Error executing job with overrides: []
Traceback (most recent call last):
File "/usr/local/lib/python3.8/dist-packages/hydra/_internal/utils.py", line 211, in run_and_report
return func()
File "/usr/local/lib/python3.8/dist-packages/hydra/_internal/utils.py", line 368, in <lambda>
lambda: hydra.run(
File "/usr/local/lib/python3.8/dist-packages/clearml/binding/hydra_bind.py", line 88, in _patched_hydra_run
return PatchHydra._original_hydra_run(self, config_name, task_function, overrides, *args, **kwargs)
File "/usr/local/lib/python3.8/dist-packages/hydra/_internal/hydra.py", line 110, in run
_ = ret.return_value
File "/usr/local/lib/python3.8/dist-packages/hydra/core/utils.py", line 233, in return_value
raise self._return_value
File "/usr/local/lib/python3.8/dist-packages/hydra/core/utils.py", line 160, in run_job
ret.return_value = task_function(task_cfg)
File "/usr/local/lib/python3.8/dist-packages/clearml/binding/hydra_bind.py", line 170, in _patched_task_function
return task_function(a_config, *a_args, **a_kwargs)
File "<frozen cv.classification.scripts.train>", line 408, in main
File "<frozen common.decorators>", line 76, in _func
File "<frozen common.decorators>", line 49, in _func
File "<frozen cv.classification.scripts.train>", line 319, in run_experiment
File "<frozen cv.classification.utils.helper>", line 364, in load_model
AssertionError: Only .hdf5, .tlt, .tltb are supported.
During handling of the above exception, another exception occurred:
Traceback (most recent call last):
File "</usr/local/lib/python3.8/dist-packages/nvidia_tao_tf2/cv/classification/scripts/train.py>", line 3, in <module>
File "<frozen cv.classification.scripts.train>", line 412, in <module>
File "<frozen common.hydra.hydra_runner>", line 87, in wrapper
File "/usr/local/lib/python3.8/dist-packages/hydra/_internal/utils.py", line 367, in _run_hydra
run_and_report(
File "/usr/local/lib/python3.8/dist-packages/hydra/_internal/utils.py", line 251, in run_and_report
assert mdl is not None
AssertionError
Sending telemetry data.
Telemetry data couldn't be sent, but the command ran successfully.

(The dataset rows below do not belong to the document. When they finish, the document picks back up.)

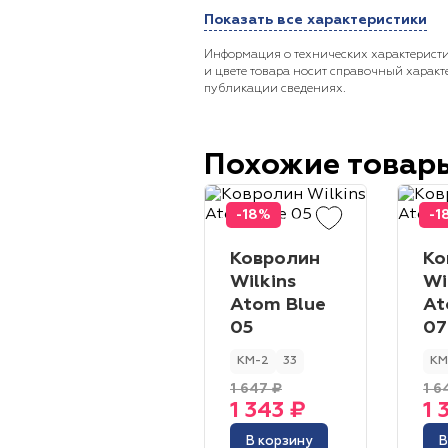
Показать все характеристики
Информация о технических характеристи
и цвете товара носит справочный характ
публикации сведениях.
Похожие товар
-18%
-1
Ковролин
Ко
Wilkins
Wi
Atom Blue
At
05
07
КМ-2
33
КМ
1 647 ₽
1 6
1 343 ₽
1 
В корзину
В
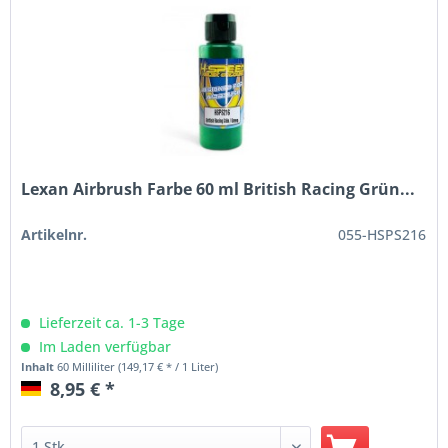
Lexan Airbrush Farbe 60 ml British Racing Grün...
Artikelnr.
055-HSPS216
Lieferzeit ca. 1-3 Tage
Im Laden verfügbar
Inhalt
60 Milliliter
(149,17 € * / 1 Liter)
8,95 € *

[Error]: <urlopen error [Errno -2] Name or service not known>
Execution status: FAIL
2023-01-21 02:37:28,672 [INFO] tlt.components.docker_handler.docker_handler: Stopping container.
As the error depicts the training model expects to be Only .hdf5, .tlt, .tltb, I donβt see any downloaded pretrained models with such extension.